Many of us afraid, as we should be.
Restrictions have been made, now we wait and see.
This does not only affect me,
For thousands of deaths there will be.
Please tell family and friends to stay away,
They can come visit another day.
Pray that our wait isn’t long,
And that the statistics are wrong.
When this finally ends,
Will normal ever be again?

#quarantine #bipolar #borderlinepersonality
Borderline Personality Disorder
You are a true bitch, changing things at the drop of a hat.
Then the flip of a switch, everything is okay just like that.
When you love it is to the extreme, changing in an instant becoming hateful and mean.

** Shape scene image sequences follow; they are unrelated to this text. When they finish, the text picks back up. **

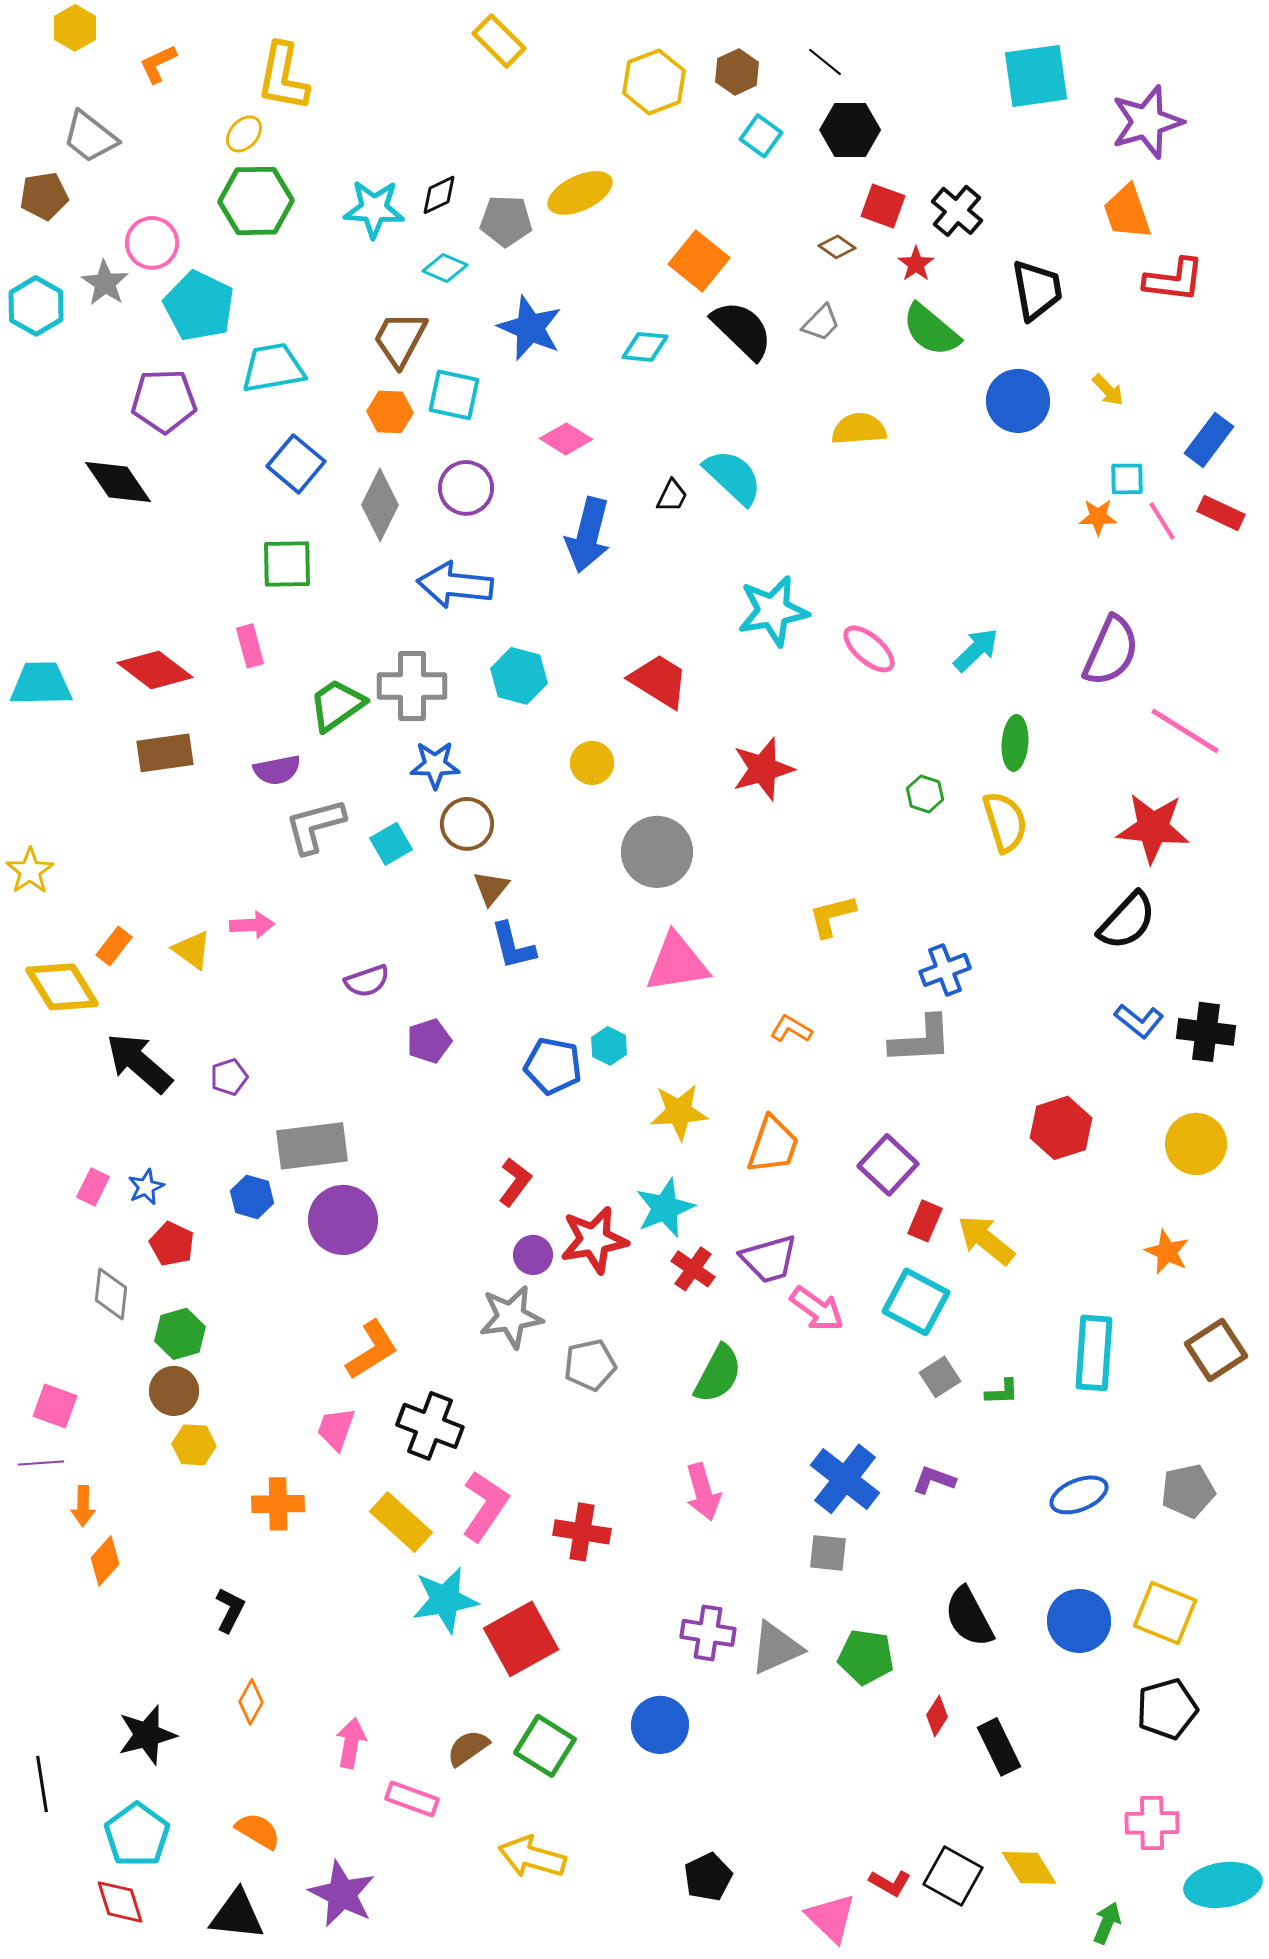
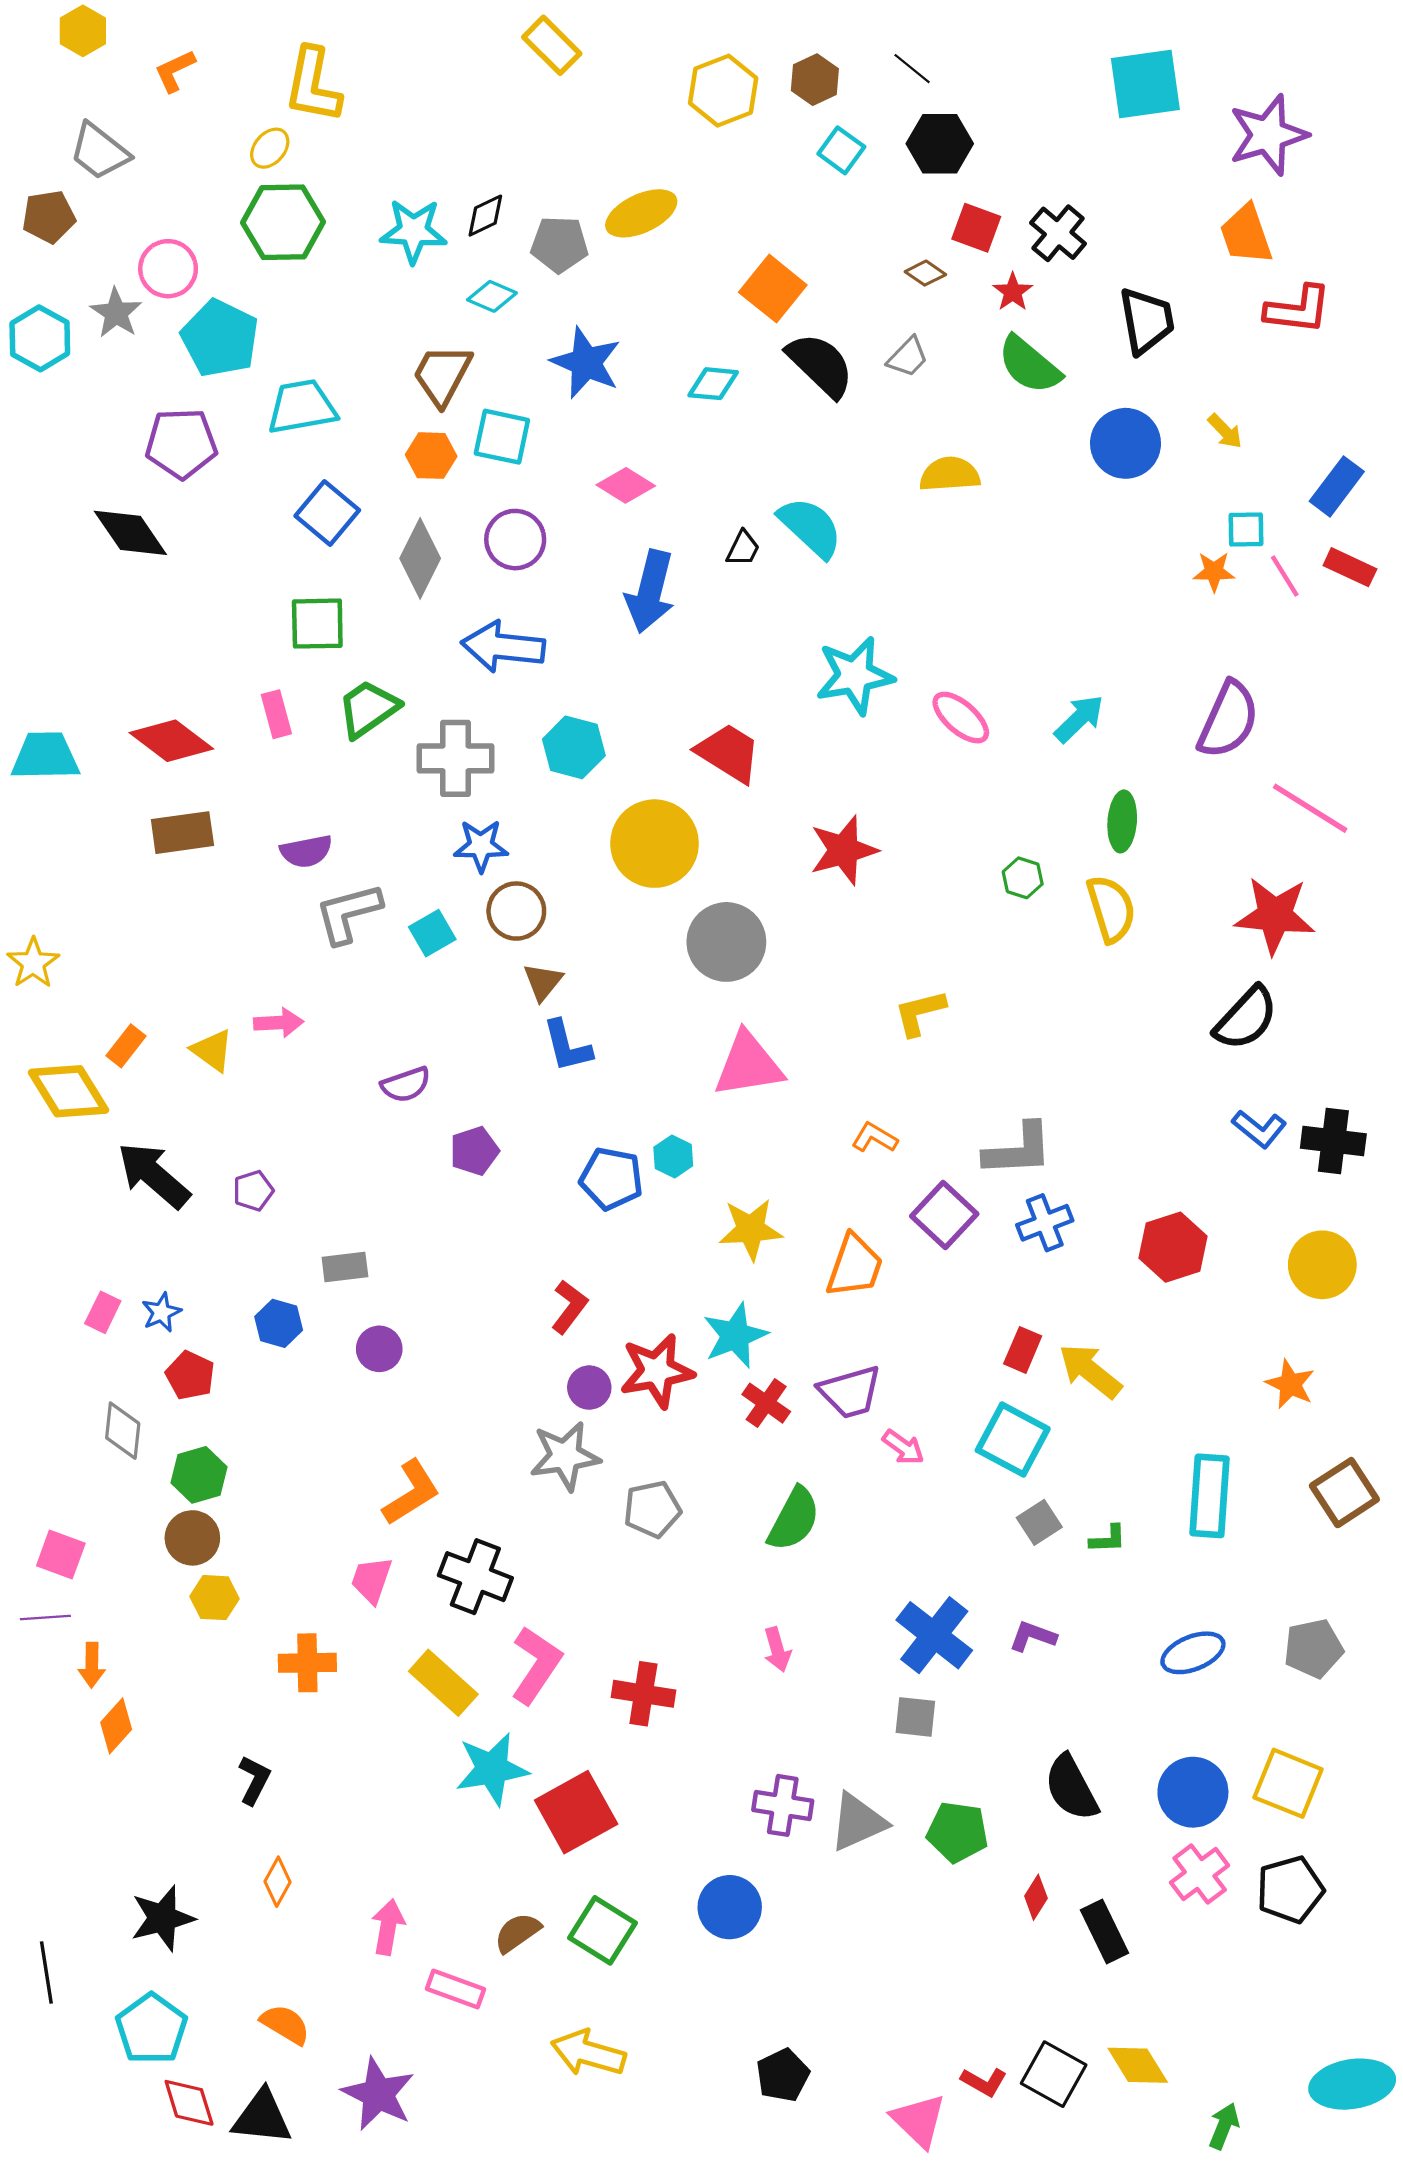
green trapezoid: (337, 705) -> (368, 709), moved
yellow circle: (592, 763) -> (655, 844), size x1.8
blue cross: (945, 970) -> (1045, 1223), moved
gray rectangle: (312, 1146) -> (345, 1267), size x0.6
purple square: (888, 1165) -> (944, 1215), moved
purple circle: (343, 1220) -> (379, 1349), size x0.6
pink arrow: (817, 1309) -> (903, 1447), size x0.7
pink arrow: (703, 1492) -> (777, 1650), size x0.7
pink cross: (1152, 1823) -> (1200, 1874), moved, turned -36
red diamond: (120, 1902) -> (189, 2103), moved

Then you finally feel you belong, only to find you were wrong.
Approval you will always seek, I believe it makes you weak.
Open wounds do not scar, you just want to be loved for who you are.
The pain of the past doesn’t have to last. Talk about it hand it to the savior, the fire is lit changing your behavior.
You may not be as good as before, but a bitch you will be no more.
Jill L. Ware

Addiction Is No Racist
Red, yellow, green or blue, She will come after you.
No matter what gender, to her promises you will surrender.
She comes disguised as many things, with her chaos and lies she brings.
Sex, drugs and food to name a few, she will control all you do.
Not much to say you feel depleted, if she has her way you’ll be deleted.
You can tell her to find another, you are someone’s brother.
Hold your head up high, it won’t be easy I can’t lie.
Show her you are stronger than she, forever rehabilitated you will be.